The other set belonged to a man standing in the doorway.

“Do something!” Arin thought the guard in his grasp must be trying to say. Because the second Dacran was oddly still. Arin peered, not understanding what kept him back from the fray, or from bargaining for the safety of his friend.

The silent man took one step into the cell. The light caught his face. Arin’s grip on the guard tightened.

The man in the doorway had a skull’s face. The tip of his nose was gone, the nostrils unnaturally wide slits. A scar that grazed the upper lip showed that the knife had gone downward to cut off the nose. The man’s ears were nothing but holes.

“You,” the man said to Arin in Herrani. “I remember you.”





25

The day before Kestrel had bought him.

The eastern slave who had tried to run away.

The emperor will get what he deserves, he had told Arin.

“I see that you, too, have earned your marks,” said the Dacran as he stood in the cell’s doorway. “But you still aren’t as good-looking as me.”

“Who are you?”

“Your translator. Are you going to let him go?” He nodded at the guard, who had gone unconscious in Arin’s grip.

“What will happen to me if I do?”

“Something nicer than if you don’t. Come, youngling. Do you think my queen would have bothered to send someone who speaks your language if she meant you harm?”

Arin let the guard slide to the floor.

“Good boy,” said the skull-faced man, and lifted a hand. Arin thought it was to touch his scar, or maybe to place a palm to his cheek as Herrani men did. That gesture wasn’t appropriate with a stranger, let alone someone from another country, yet Arin decided to allow it.

The man wore a heavy ring, and the hand went not to Arin’s face but his neck.

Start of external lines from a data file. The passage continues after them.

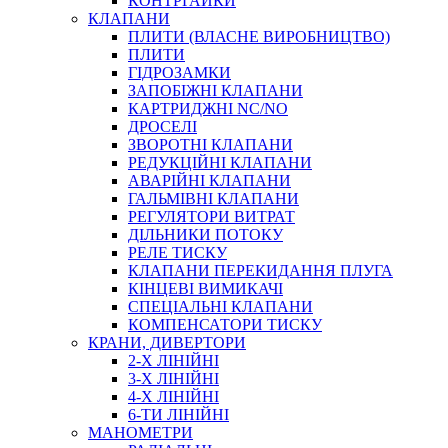
КОНТРГАЙКИ
МУФТИ
КЛАПАНИ
ХОМУТИ
ПЛИТИ (ВЛАСНЕ ВИРОБНИЦТВО)
ПЛИТИ
ГІДРОЗАМКИ
ЗАПОБІЖНІ КЛАПАНИ
КАРТРИДЖНІ NC/NO
ДРОСЕЛІ
ЗВОРОТНІ КЛАПАНИ
РЕДУКЦІЙНІ КЛАПАНИ
АВАРІЙНІ КЛАПАНИ
ЧЕРВ`ЯЧНІ
ГАЛЬМІВНІ КЛАПАНИ
СИЛОВІ
РЕГУЛЯТОРИ ВИТРАТ
ДІЛЬНИКИ ПОТОКУ
ДРОТЯНІ
РЕЛЕ ТИСКУ
ПРУЖИННІ
КЛАПАНИ ПЕРЕКИДАННЯ ПЛУГА
НЕЙЛОНОВІ
КІНЦЕВІ ВИМИКАЧІ
ПРОРЕЗИНЕНІ
СПЕЦІАЛЬНІ КЛАПАНИ
АВТОТОВАРИ
КОМПЕНСАТОРИ ТИСКУ
КРАНИ, ДИВЕРТОРИ
2-Х ЛІНІЙНІ
3-Х ЛІНІЙНІ
4-Х ЛІНІЙНІ
6-ТИ ЛІНІЙНІ
МАНОМЕТРИ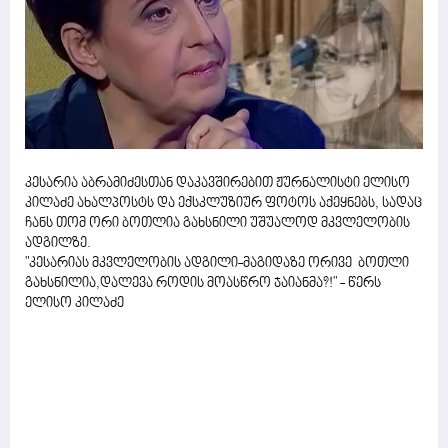
კესარია აბრამიძესთან დაკავშირებით ჟურნალისტი ელისო
კილაძე ახალპოსტს და ექსკლუზიურ ფოტოს აქეყნებს, სადაც
ჩანს თომ ორი ბოთლია გახსნილი უშუალოდ მკვლელობის
ადგილზე.
"კესარიას მკვლელობის ადგილი-მაგიდაზე ორივე ბოთლი
გახსნილია,დალევა როდის მოასწრო ჯაიანმა?!" - წერს
ელისო კილაძე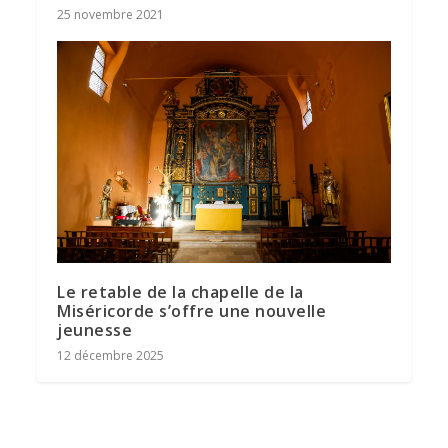
25 novembre 2021
Le retable de la chapelle de la
Miséricorde s’offre une nouvelle
jeunesse
12 décembre 2025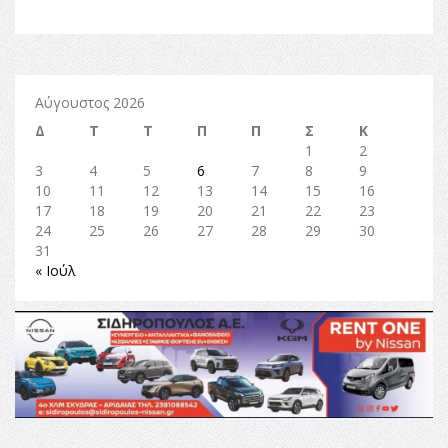
Αύγουστος 2026
Δ
Τ
Τ
Π
Π
Σ
Κ
1
2
3
4
5
6
7
8
9
10
11
12
13
14
15
16
17
18
19
20
21
22
23
24
25
26
27
28
29
30
31
« Ιούλ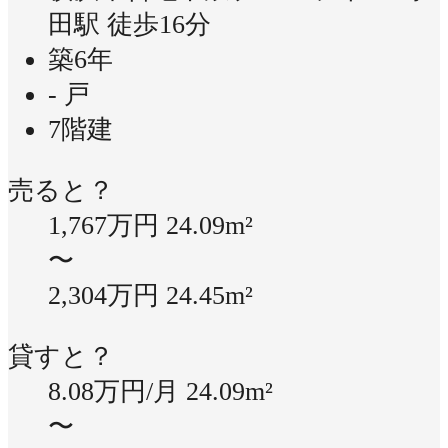
田駅 徒歩16分
築6年
- 戸
7階建
売ると？
1,767万円
24.09m²
〜
2,304万円
24.45m²
貸すと？
8.08万円/月
24.09m²
〜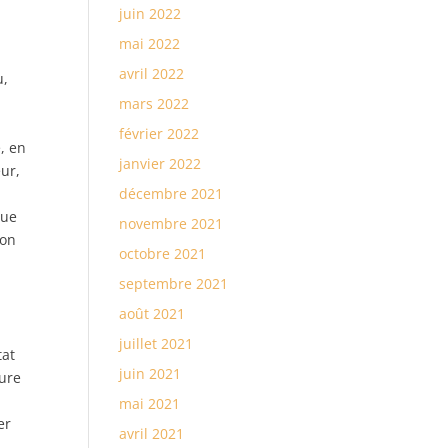
juin 2022
mai 2022
avril 2022
u,
mars 2022
février 2022
, en
janvier 2022
eur,
décembre 2021
que
novembre 2021
 on
octobre 2021
septembre 2021
août 2021
juillet 2021
tat
juin 2021
ture
mai 2021
er
avril 2021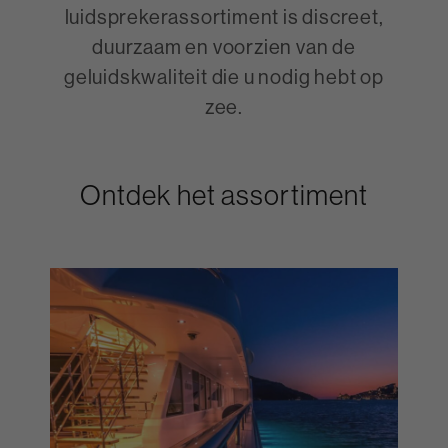
luidsprekerassortiment is discreet,
duurzaam en voorzien van de
geluidskwaliteit die u nodig hebt op
zee.
Ontdek het assortiment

The ring stung Arin. It drove in a little needle that fuzzed the blood.

Arin’s limbs became lead. Darkness climbed up his body, opened its wide mouth, and swallowed him whole.

*

Someone was weeping. Her tears fell warm on his brow, his lashes, his mouth.

Don’t cry, he tried to say.

Please listen, she said.

He would, of course he would. How could she think that he wouldn’t? But when Arin tried to answer her, there was only a rustling of air in his throat. He thought of leaves. He remembered the punishment of the god of music, how he had been cast into the body of a tree for one cycle of the pantheon: one hundred years of silence. Arin felt his skin splitting into bark. Twigs burst from him. Leaves grew. They stuffed his mouth with green. The wind swayed his branches.

Arin opened his eyes. Water dropped in. He blinked, and realized that no one had been weeping over him after all. He was on a boat beneath the rain. He was trussed up and flat on his back in a slow-moving, narrow vessel not very different from a canoe.

The rain stopped. A dragonfly with wings as large as a bird’s swept over him. It shimmered red against the suddenly blue sky.

Arin strained against his bonds.

The boat shifted, and a face leaned over him. The eastern man’s mutilations were starker in open daylight. He tsked. “Didn’t it occur to you, little Herrani, that the queen might have sent me to translate an interrogation of a not-so-friendly nature? You’re too trusting.”